Russia is reducing its presence at the Zaporizhzhia nuclear power plant, Ukraine’s military intelligence directorate (GUR) has claimed, with staff told to relocate to Crimea and military patrols scaled back.
The agency’s chief, Kyrylo Budanov, has alleged Moscow has approved a plan to blow up the station and has mined four out of six power units, as well as a cooling pond. Last week Ukraine’s president, Volodymyr Zelenskiy, said Russia was plotting a “terrorist attack”.
According to the GUR, several representatives of Russia’s state nuclear energy agency, Rosatom, have already left. Ukrainian employees who stayed at the plant and signed contracts with Rosatom had been told to evacuate by Monday, preferably to Crimea, it said.
The intelligence agency named three senior individuals – the plant’s chief inspector, the head of the legal department and the deputy in charge of supplies – who had already departed. It said the number of Russian soldiers at the station and in the nearby town of Enerhodar had been reduced.
Since seizing the plant last year, the Russian army has turned it into a military base. It moved hardware into the turbine halls, including armoured vehicles and ammunition. Soldiers used the territory to bombard Ukrainian towns across the Dnipro reservoir.
This has mostly dried up after the Kakhovka dam downstream was blown up this month. Western governments and Kyiv say Russia deliberately sabotaged the dam to impede Ukraine’s counteroffensive.
Former plant workers told the Guardian it would be difficult to damage the reactors, which were protected by thick steel and concrete. But they said the small cooling pond – which the Russians have allegedly mined – was more vulnerable, as was a dry storage area used for spent nuclear fuel.
An explosion in the cooling pond could lead to a partial nuclear meltdown similar to the 1979 Three Mile Island accident in the US state of Pennsylvania, Oleksiy Kovynyev, a former senior engineer, said. In this scenario, most radiation would be contained.
But he added: “Of course, if you are an absolute maniac and open the ventilation channels this would throw out radiation.” Kovynyev said the dry storage area at the plant contained 24 spent “fuel assemblies”, sealed in 120 “hermetic” steel casks.

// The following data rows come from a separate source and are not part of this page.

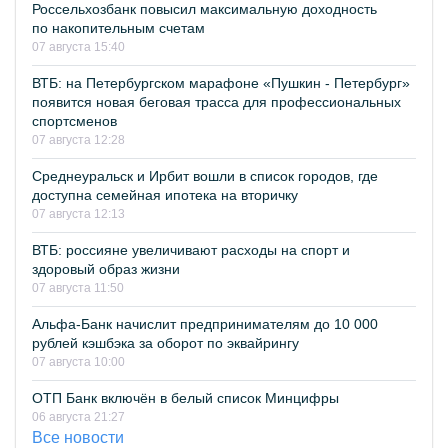
Россельхозбанк повысил максимальную доходность
по накопительным счетам
07 августа 15:40
ВТБ: на Петербургском марафоне «Пушкин - Петербург»
появится новая беговая трасса для профессиональных
спортсменов
07 августа 12:28
Среднеуральск и Ирбит вошли в список городов, где
доступна семейная ипотека на вторичку
07 августа 12:13
ВТБ: россияне увеличивают расходы на спорт и
здоровый образ жизни
07 августа 11:50
Альфа-Банк начислит предпринимателям до 10 000
рублей кэшбэка за оборот по эквайрингу
07 августа 10:00
ОТП Банк включён в белый список Минцифры
06 августа 21:27
Все новости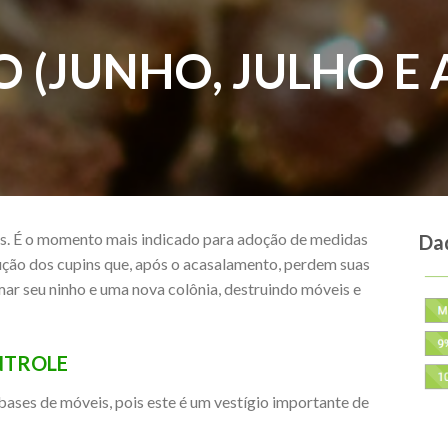
 (JUNHO, JULHO E
es. É o momento mais indicado para adoção de medidas
Dad
ção dos cupins que, após o acasalamento, perdem suas
ar seu ninho e uma nova colônia, destruindo móveis e
NTROLE
bases de móveis, pois este é um vestígio importante de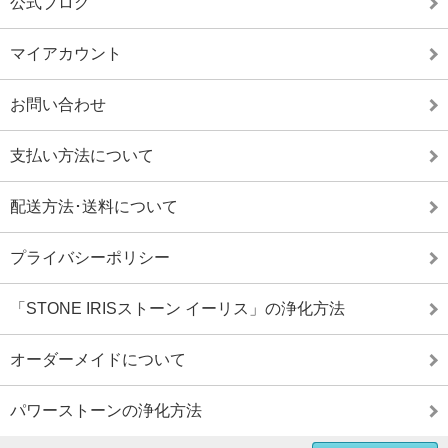
公式ブログ
マイアカウント
お問い合わせ
支払い方法について
配送方法･送料について
プライバシーポリシー
「STONE IRISストーン イーリス」の浄化方法
オーダーメイドについて
パワーストーンの浄化方法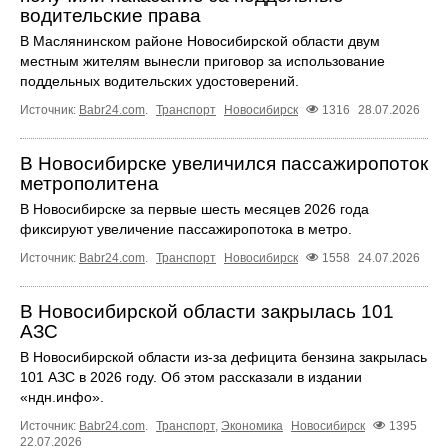
водительские права
В Маслянинском районе Новосибирской области двум
местным жителям вынесли приговор за использование
поддельных водительских удостоверений.
Источник:
Babr24.com
.
Транспорт
Новосибирск
1316
28.07.2026
В Новосибирске увеличился пассажиропоток
метрополитена
В Новосибирске за первые шесть месяцев 2026 года
фиксируют увеличение пассажиропотока в метро.
Источник:
Babr24.com
.
Транспорт
Новосибирск
1558
24.07.2026
В Новосибирской области закрылась 101
АЗС
В Новосибирской области из-за дефицита бензина закрылась
101 АЗС в 2026 году. Об этом рассказали в издании
«ндн.инфо».
Источник:
Babr24.com
.
Транспорт
,
Экономика
Новосибирск
1395
22.07.2026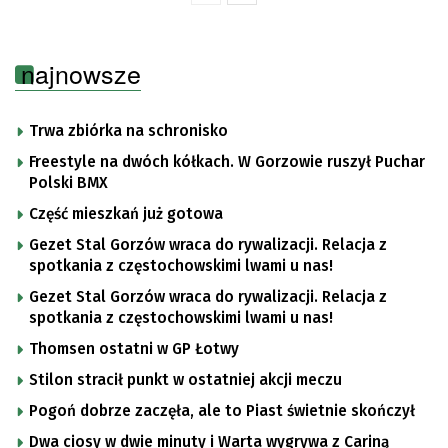
najnowsze
Trwa zbiórka na schronisko
Freestyle na dwóch kółkach. W Gorzowie ruszył Puchar
Polski BMX
Część mieszkań już gotowa
Gezet Stal Gorzów wraca do rywalizacji. Relacja z
spotkania z częstochowskimi lwami u nas!
Gezet Stal Gorzów wraca do rywalizacji. Relacja z
spotkania z częstochowskimi lwami u nas!
Thomsen ostatni w GP Łotwy
Stilon stracił punkt w ostatniej akcji meczu
Pogoń dobrze zaczęła, ale to Piast świetnie skończył
Dwa ciosy w dwie minuty i Warta wygrywa z Cariną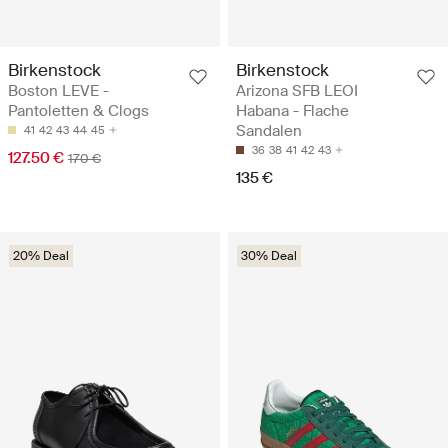
Birkenstock
Birkenstock
Boston LEVE -
Arizona SFB LEOI
Pantoletten & Clogs
Habana - Flache
Sandalen
41
42
43
44
45
36
38
41
42
43
127.50 €
170 €
135 €
20% Deal
30% Deal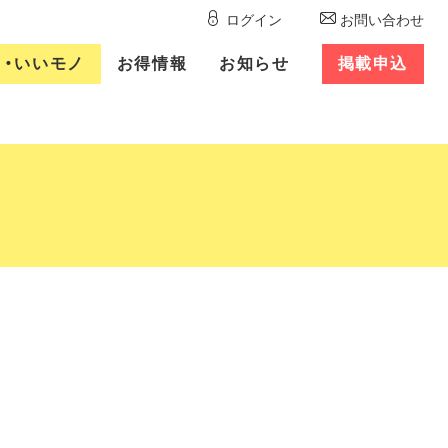
ログイン
お問い合わせ
ト
・
いいモノ
お得
情報
お知
らせ
掲載
申込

“In a normal situation, they are absolutely safe. If you wanted, you could destroy them. You could shell several times. This could cause a nuclear accident with radiation release.” He said he remained optimistic no disaster would take place.
Before the full-scale invasion, the plant employed 11,500 workers. An estimated 2,500 remain. Some, including the plant’s Ukrainian director, have signed contracts with Rosatom. Others have refused and have had their security passes revoked. Staff currently receive salaries from both Russia and Ukraine.
The GUR said on Friday that personnel remaining at the station had been instructed to “blame Ukraine in case of any emergencies”. Russia has claimed Kyiv has endangered the station by shelling it.
Ukraine has urged the international community to pay attention to the situation at the plant and to put pressure on Moscow to step back from the brink. Officials point out that Zelenskiy warned last year the Kremlin was preparing to blow up the Kakhovka dam – something that happened seven months later.
The chief rabbi of Ukraine, Moshe Azman, warned the “entire world community” to do everything in its power to stop a possible catastrophe. This week Russia told the UN security council it had no plans to blow up the plant. It previously assured the council it would not invade Ukraine.